Although levels of p53 mRNA are not further induced upon DNA damage in any of the cells tested, p53 protein was significantly induced in response to DNA damage (Fig. 2). These results are in agreement with the known findings that p53 activation is due primarily to post-transcriptional regulation . Bax transcription was induced more rapidly in cells in S-phase upon DNA damage (Fig. 3a). The observation that Bax appears to be induced before detectable levels of p53 protein is likely due to low levels of active p53 being able to induce Bax gene expression. In fact, upon longer exposures of films to the western blots, increases in p53 were seen as early as 2 h after drug treatment. Furthermore, it has been reported that Pea3 and Erm, two transcription factors that belong to the Ets family, appear to be involved in controlling the levels of Bax mRNA in normal mammary cells and that the adapter Yes-associated protein (YAP) increases transcription of Bax by p73 in H1299 human large cell lung carcinoma . Therefore, additional factors may also be participating in Bax expression in response to DNA damage.
It was also observed that p21 transcription was induced earlier and to a greater extent in cells in S-phase (Fig. 3b). The p21 response to DNA damage was markedly more rapid in late S-phase (Fig. 4b).

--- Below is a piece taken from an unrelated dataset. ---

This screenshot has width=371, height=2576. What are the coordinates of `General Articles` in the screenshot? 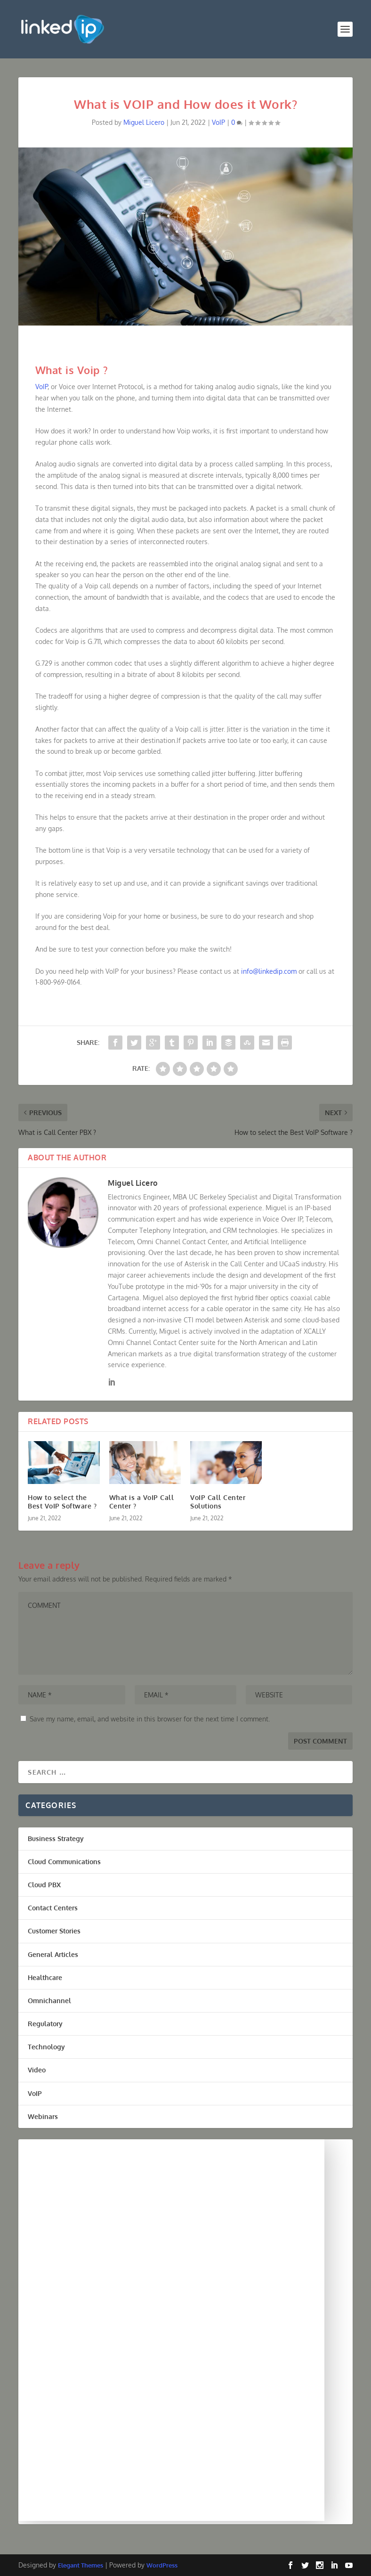 It's located at (53, 1954).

This is consistent with the results of Kastan et al.  that demonstrated that upon DNA damage, while cells in G1 do not progress to S-phase, cells in S-phase only arrest in G2/M checkpoint, therefore, suggesting that p21 should accumulate later in S-phase and closer to the S/G2 transition rather than in early S-phase. It has also been reported that active p53, when highly expressed, usually induces permanent growth arrest in G1 and/or G2, and not S-phase .
The results presented here indicate that programmed cell death was induced earlier and to a greater extent during S-phase. This is consistent with recent findings published by Zhang et al. . These authors demonstrate that active E2F1, present during S-phase, cooperates with p53 to induce apoptosis rather than G1 arrest in response to DNA damage. The activities of the effector caspases 3 and 7 were higher and detected earlier during late compared to early S-phase in synchronized cells. This may be explained by the fact that at 12 h after serum stimulation, DNA synthesis is in an earlier stage, while by 24 h, DNA synthesis is complete. We speculate there is a stronger p53 response since in late S-phase there is more DNA being replicated compared to early S-phase. Thus, there is more DNA available to be damaged upon camptothecin treatment. Also, by late S-phase, it is likely that more p53 protein has accumulated in DNA damaged cells, leading to a stronger apoptotic response. These results are consistent with those reported by Offer et al.  who demonstrated the DNA repair activity occurs in a cell-cycle dependent manner and was enhanced in S- and G2 phases of the cell cycle. We conclude from these results that overall these findings support the hypothesis that p53 transcription takes place early in S-phase of the cell cycle, in order to provide sufficient p53 mRNA to enable cells to respond rapidly to DNA damage in S-phase. In cooperation with available E2F1 , this would then insure a rapid and complete DNA damage response prior to the completion S-phase.
This work was supported by the Biomedical Research Infrastructure Networks (BRIN), and the South Carolina IDEA-Collaborative Research Program.